2 Manufacturers can assert that certain information is confidential and should not be

disclosed. See generally 15 U.S.C. § 2613. The manufacturer must substantiate its confidentiality

claim by showing that it has (among other things) “taken reasonable measures to protect the

confidentiality of the information” and “determined that the information is not required to be

disclosed or otherwise made available to the public under any other Federal law”—and that there

is “a reasonable basis to conclude that disclosure of the information is likely to cause substantial

harm to the competitive position of the [applicant].” Id. § 2613(c)(B). In addition to meeting these

requirements, the information must also qualify as a trade secret or privileged and confidential

information under the Freedom of Information Act (“FOIA”), 5 U.S.C. § 552, to be considered

confidential for TSCA purposes. 15 U.S.C. § 2613(a).

However, “any health and safety study” and “any information . . . from a health and safety

study” submitted with a PMN are not treated as confidential, even if they would otherwise meet

the statute’s confidentiality requirements. Id. § 2613(b)(2)(A)(ii), (B). This does not include

information from a study that “discloses processes used in the manufacturing or processing of a

chemical substance,” id. § 2613(b)(2), although “general description[s]” of such processes are not

protected, id. § 2613(b)(3)(B).

A manufacturer can also apply to manufacture the chemical for “test marketing purposes”

(the “test marketing exception” or “TME”). Id. § 2604(h)(1). “Immediately upon receipt of [a

TME] application,” the EPA “shall publish in the Federal Register notice of the receipt of such

application” and “shall give interested persons an opportunity to comment upon any such

application.” Id. § 2604(h)(6).
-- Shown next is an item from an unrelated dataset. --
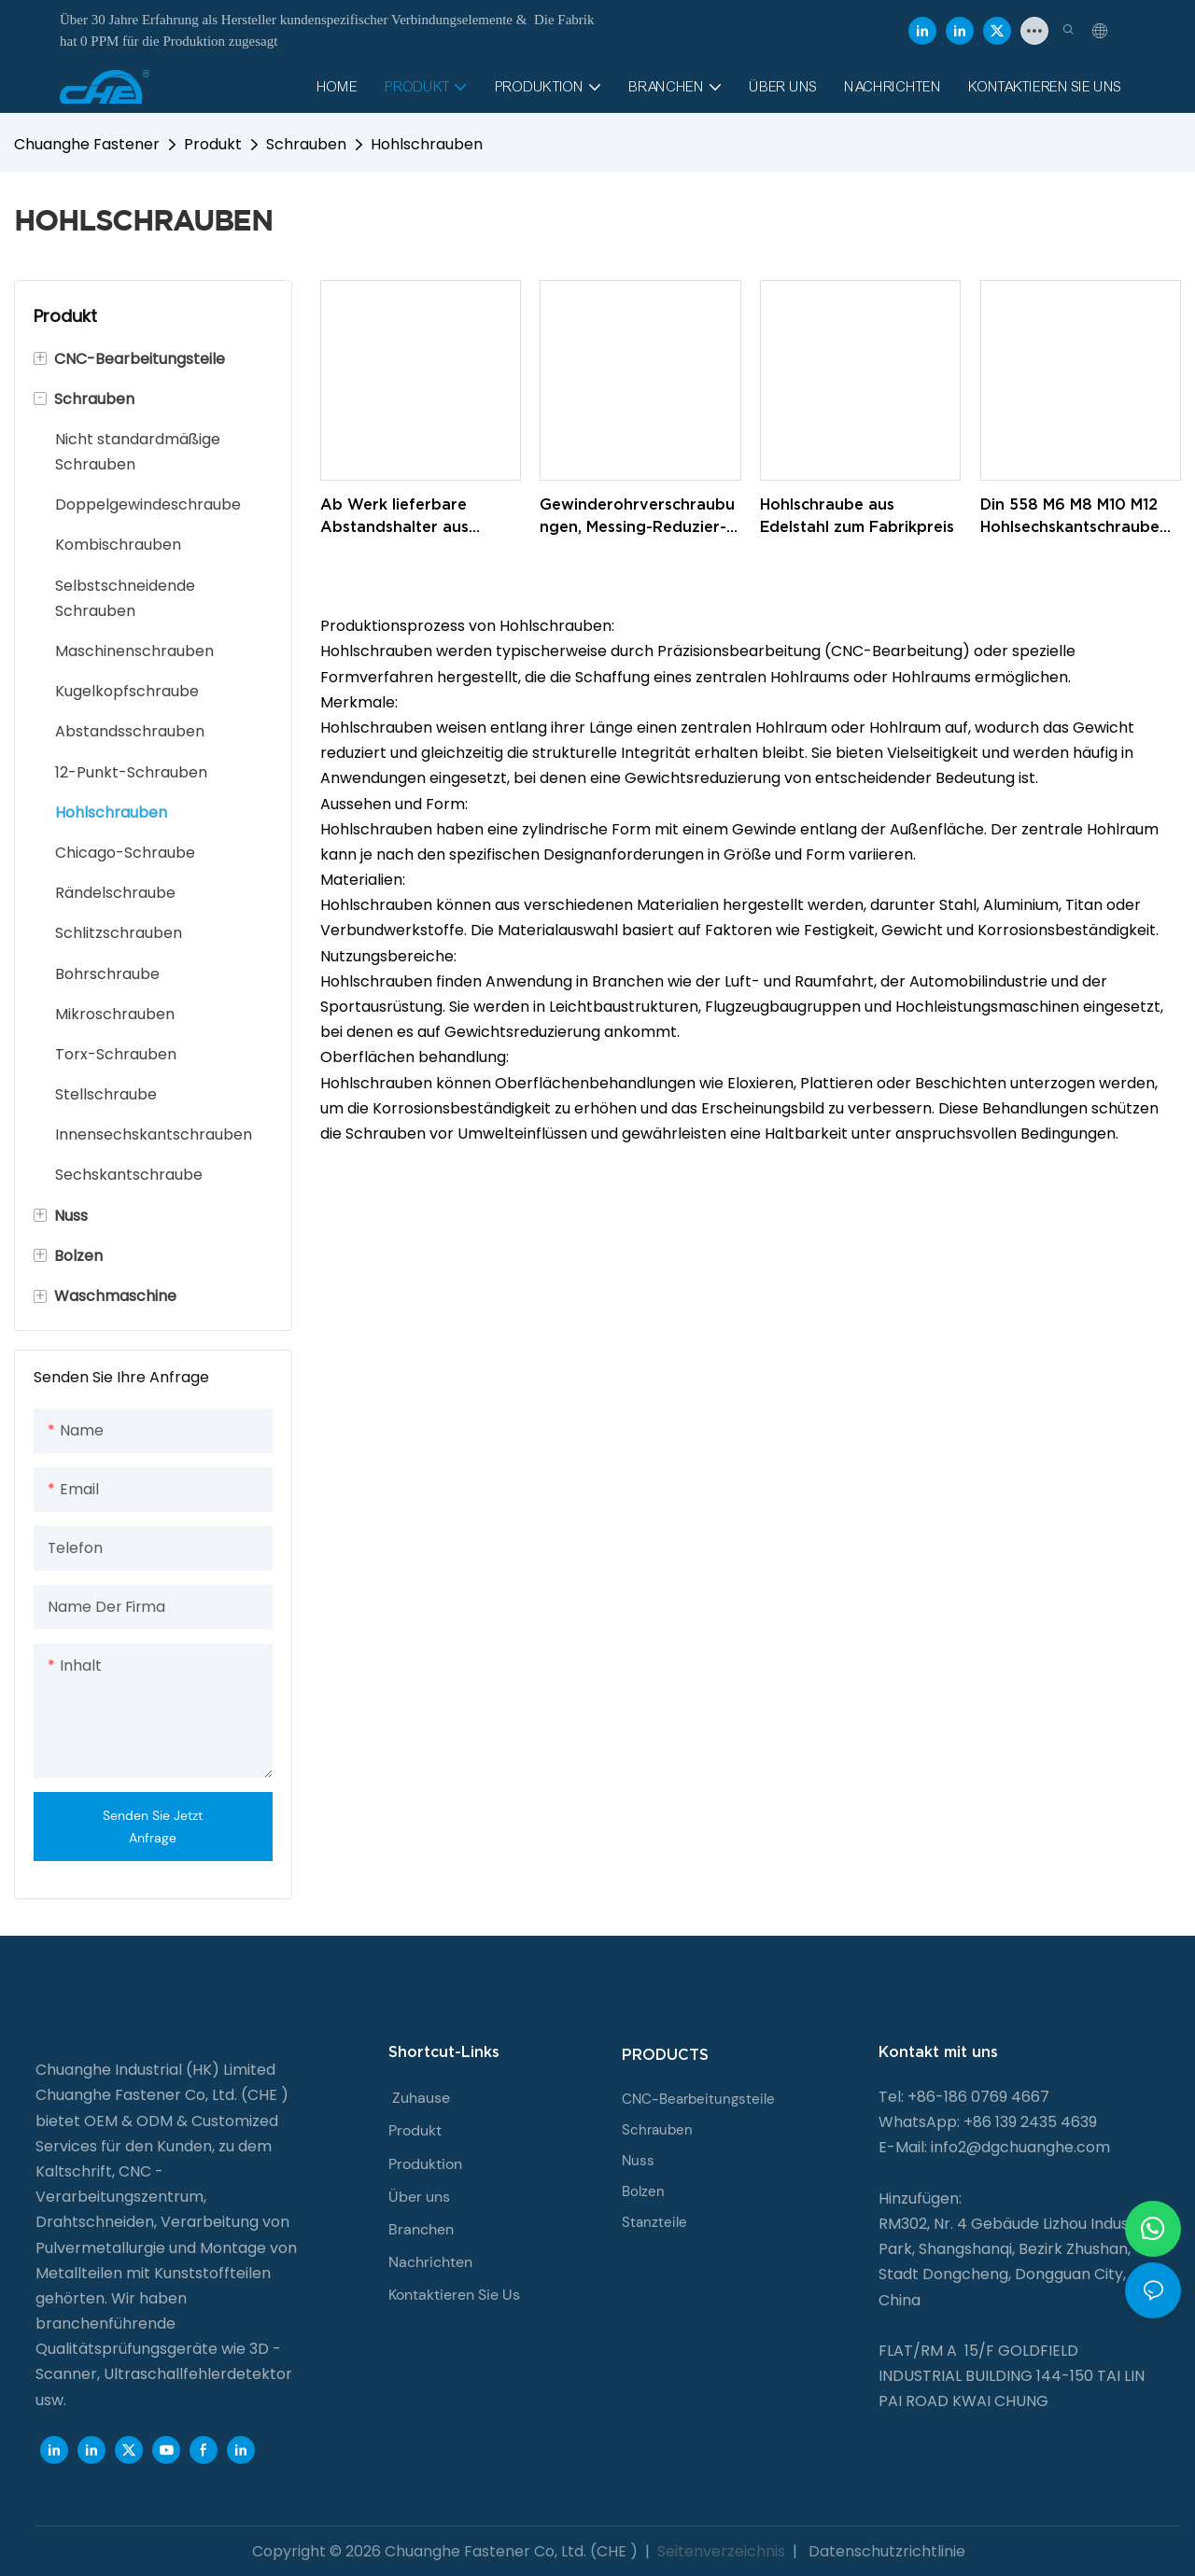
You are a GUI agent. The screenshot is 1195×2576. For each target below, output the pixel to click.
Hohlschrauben (427, 144)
The EPA must, “within 45 days of its receipt, either approve or

deny the application.” Id.

3 II. Plaintiffs’ Claims

Plaintiffs are five environmental organizations: Environmental Defense Fund, Center for

Environmental Health, Environmental Health Strategy Center, Natural Resources Defense

Council, and the Sierra Club. ECF No. 16 ¶¶ 14-18. They allege that the EPA has repeatedly

failed to comply with the TSCA’s disclosure requirements. See generally ECF No. 16. Their

claims fall into three categories, see ECF No. 22:

Insufficient Notice Claims (Counts I-III). The EPA violated the TSCA by not complying

with requirements (1) to publish notice of the receipt of PMN and TME applications in the Federal

Register by the statutory deadline, and (2) to include required information in the notices. ECF

No. 16 ¶¶ 144-66; see id. ¶¶ 86-96. Take, for example, one PMN designated “P-14-0314.” Id.

at 60 (Table 1). The EPA received the PMN on February 7, 2014, and was statutorily required to

post notice of that receipt within five business days, 15 U.S.C. § 2604(d)(2)—by February 17,

2014. ECF No. 16, at 60 (Table 1). Instead, the EPA posted notice of receipt on September 16,

2014—211 days late. Id. In fact, in at least thirty-five cases, the EPA published notice of receipt

after it had approved the chemical in question. Id.